[Items from a dataset]

..............................

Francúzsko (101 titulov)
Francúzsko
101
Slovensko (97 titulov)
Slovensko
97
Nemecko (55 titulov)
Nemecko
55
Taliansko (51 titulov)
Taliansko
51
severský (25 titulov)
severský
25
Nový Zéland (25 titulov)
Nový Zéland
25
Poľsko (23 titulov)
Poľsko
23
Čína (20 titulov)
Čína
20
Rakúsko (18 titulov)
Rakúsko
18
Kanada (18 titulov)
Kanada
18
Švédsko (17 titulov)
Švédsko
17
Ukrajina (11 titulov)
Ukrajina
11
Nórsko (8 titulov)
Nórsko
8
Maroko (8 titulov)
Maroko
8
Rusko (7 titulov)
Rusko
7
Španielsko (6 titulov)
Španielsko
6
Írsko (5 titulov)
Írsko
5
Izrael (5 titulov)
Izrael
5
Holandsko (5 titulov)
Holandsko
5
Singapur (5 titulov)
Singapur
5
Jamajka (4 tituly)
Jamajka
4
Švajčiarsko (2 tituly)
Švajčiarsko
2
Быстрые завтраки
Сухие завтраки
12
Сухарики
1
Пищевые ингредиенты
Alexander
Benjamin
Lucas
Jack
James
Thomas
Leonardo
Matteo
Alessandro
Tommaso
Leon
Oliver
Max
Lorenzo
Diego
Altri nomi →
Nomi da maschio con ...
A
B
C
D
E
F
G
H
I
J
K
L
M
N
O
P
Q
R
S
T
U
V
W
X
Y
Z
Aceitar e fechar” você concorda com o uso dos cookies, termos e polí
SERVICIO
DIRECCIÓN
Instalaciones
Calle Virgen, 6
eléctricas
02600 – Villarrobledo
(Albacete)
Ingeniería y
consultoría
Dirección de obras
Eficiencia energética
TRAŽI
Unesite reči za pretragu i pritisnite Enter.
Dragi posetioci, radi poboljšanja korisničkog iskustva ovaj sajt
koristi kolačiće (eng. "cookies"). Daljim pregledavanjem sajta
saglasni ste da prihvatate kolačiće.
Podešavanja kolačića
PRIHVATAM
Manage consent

..............................

- Task
Extract the data exactly as given.

- Task answer
Francúzsko (101 titulov)
Francúzsko
101
Slovensko (97 titulov)
Slovensko
97
Nemecko (55 titulov)
Nemecko
55
Taliansko (51 titulov)
Taliansko
51
severský (25 titulov)
severský
25
Nový Zéland (25 titulov)
Nový Zéland
25
Poľsko (23 titulov)
Poľsko
23
Čína (20 titulov)
Čína
20
Rakúsko (18 titulov)
Rakúsko
18
Kanada (18 titulov)
Kanada
18
Švédsko (17 titulov)
Švédsko
17
Ukrajina (11 titulov)
Ukrajina
11
Nórsko (8 titulov)
Nórsko
8
Maroko (8 titulov)
Maroko
8
Rusko (7 titulov)
Rusko
7
Španielsko (6 titulov)
Španielsko
6
Írsko (5 titulov)
Írsko
5
Izrael (5 titulov)
Izrael
5
Holandsko (5 titulov)
Holandsko
5
Singapur (5 titulov)
Singapur
5
Jamajka (4 tituly)
Jamajka
4
Švajčiarsko (2 tituly)
Švajčiarsko
2
Быстрые завтраки
Сухие завтраки
12
Сухарики
1
Пищевые ингредиенты
Alexander
Benjamin
Lucas
Jack
James
Thomas
Leonardo
Matteo
Alessandro
Tommaso
Leon
Oliver
Max
Lorenzo
Diego
Altri nomi →
Nomi da maschio con ...
A
B
C
D
E
F
G
H
I
J
K
L
M
N
O
P
Q
R
S
T
U
V
W
X
Y
Z
Aceitar e fechar” você concorda com o uso dos cookies, termos e polí
SERVICIO
DIRECCIÓN
Instalaciones
Calle Virgen, 6
eléctricas
02600 – Villarrobledo
(Albacete)
Ingeniería y
consultoría
Dirección de obras
Eficiencia energética
TRAŽI
Unesite reči za pretragu i pritisnite Enter.
Dragi posetioci, radi poboljšanja korisničkog iskustva ovaj sajt
koristi kolačiće (eng. "cookies"). Daljim pregledavanjem sajta
saglasni ste da prihvatate kolačiće.
Podešavanja kolačića
PRIHVATAM
Manage consent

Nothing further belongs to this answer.